- **Requirement**: Once the pictures are removed, output the remaining entries exactly as given.

[Dataset entries]
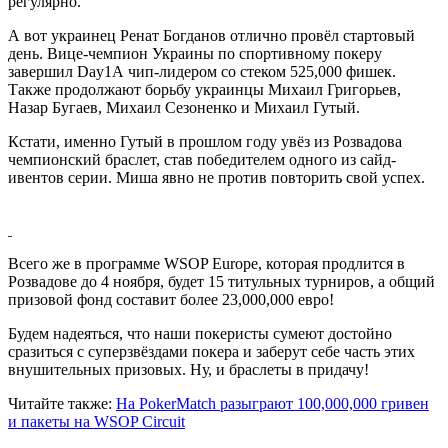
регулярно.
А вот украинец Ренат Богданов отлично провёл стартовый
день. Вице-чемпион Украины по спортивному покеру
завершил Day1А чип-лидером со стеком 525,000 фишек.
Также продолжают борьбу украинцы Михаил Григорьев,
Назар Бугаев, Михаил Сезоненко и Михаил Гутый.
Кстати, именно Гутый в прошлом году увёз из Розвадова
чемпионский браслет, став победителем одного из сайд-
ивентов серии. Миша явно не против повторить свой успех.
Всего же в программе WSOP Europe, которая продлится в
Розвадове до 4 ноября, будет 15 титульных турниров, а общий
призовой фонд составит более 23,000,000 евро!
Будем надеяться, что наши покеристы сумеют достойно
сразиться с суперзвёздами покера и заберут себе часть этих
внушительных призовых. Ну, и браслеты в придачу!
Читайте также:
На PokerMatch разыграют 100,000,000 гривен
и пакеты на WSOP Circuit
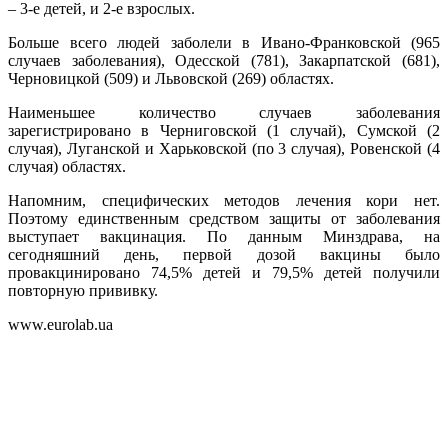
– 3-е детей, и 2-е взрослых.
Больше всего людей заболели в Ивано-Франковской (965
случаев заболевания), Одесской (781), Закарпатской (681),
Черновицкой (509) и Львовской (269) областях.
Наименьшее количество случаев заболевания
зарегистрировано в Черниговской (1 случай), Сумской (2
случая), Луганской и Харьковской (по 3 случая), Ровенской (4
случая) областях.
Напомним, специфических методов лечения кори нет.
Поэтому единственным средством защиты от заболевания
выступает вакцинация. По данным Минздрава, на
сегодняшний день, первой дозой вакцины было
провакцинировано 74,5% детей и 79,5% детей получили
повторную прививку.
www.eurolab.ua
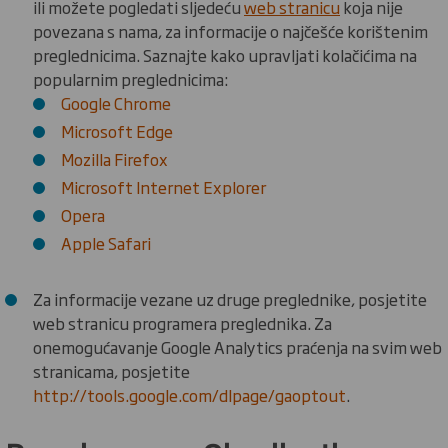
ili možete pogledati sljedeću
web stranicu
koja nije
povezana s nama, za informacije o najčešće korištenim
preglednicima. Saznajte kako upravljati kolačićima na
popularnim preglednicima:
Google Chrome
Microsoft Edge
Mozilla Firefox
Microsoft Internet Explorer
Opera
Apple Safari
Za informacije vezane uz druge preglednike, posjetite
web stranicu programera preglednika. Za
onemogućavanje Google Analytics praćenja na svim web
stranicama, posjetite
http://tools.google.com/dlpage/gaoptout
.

- **Exercise result**:
регулярно.
А вот украинец Ренат Богданов отлично провёл стартовый
день. Вице-чемпион Украины по спортивному покеру
завершил Day1А чип-лидером со стеком 525,000 фишек.
Также продолжают борьбу украинцы Михаил Григорьев,
Назар Бугаев, Михаил Сезоненко и Михаил Гутый.
Кстати, именно Гутый в прошлом году увёз из Розвадова
чемпионский браслет, став победителем одного из сайд-
ивентов серии. Миша явно не против повторить свой успех.
Всего же в программе WSOP Europe, которая продлится в
Розвадове до 4 ноября, будет 15 титульных турниров, а общий
призовой фонд составит более 23,000,000 евро!
Будем надеяться, что наши покеристы сумеют достойно
сразиться с суперзвёздами покера и заберут себе часть этих
внушительных призовых. Ну, и браслеты в придачу!
Читайте также:
На PokerMatch разыграют 100,000,000 гривен
и пакеты на WSOP Circuit
– 3-е детей, и 2-е взрослых.
Больше всего людей заболели в Ивано-Франковской (965
случаев заболевания), Одесской (781), Закарпатской (681),
Черновицкой (509) и Львовской (269) областях.
Наименьшее количество случаев заболевания
зарегистрировано в Черниговской (1 случай), Сумской (2
случая), Луганской и Харьковской (по 3 случая), Ровенской (4
случая) областях.
Напомним, специфических методов лечения кори нет.
Поэтому единственным средством защиты от заболевания
выступает вакцинация. По данным Минздрава, на
сегодняшний день, первой дозой вакцины было
провакцинировано 74,5% детей и 79,5% детей получили
повторную прививку.
www.eurolab.ua
ili možete pogledati sljedeću
web stranicu
koja nije
povezana s nama, za informacije o najčešće korištenim
preglednicima. Saznajte kako upravljati kolačićima na
popularnim preglednicima:
Google Chrome
Microsoft Edge
Mozilla Firefox
Microsoft Internet Explorer
Opera
Apple Safari
Za informacije vezane uz druge preglednike, posjetite
web stranicu programera preglednika. Za
onemogućavanje Google Analytics praćenja na svim web
stranicama, posjetite
http://tools.google.com/dlpage/gaoptout
.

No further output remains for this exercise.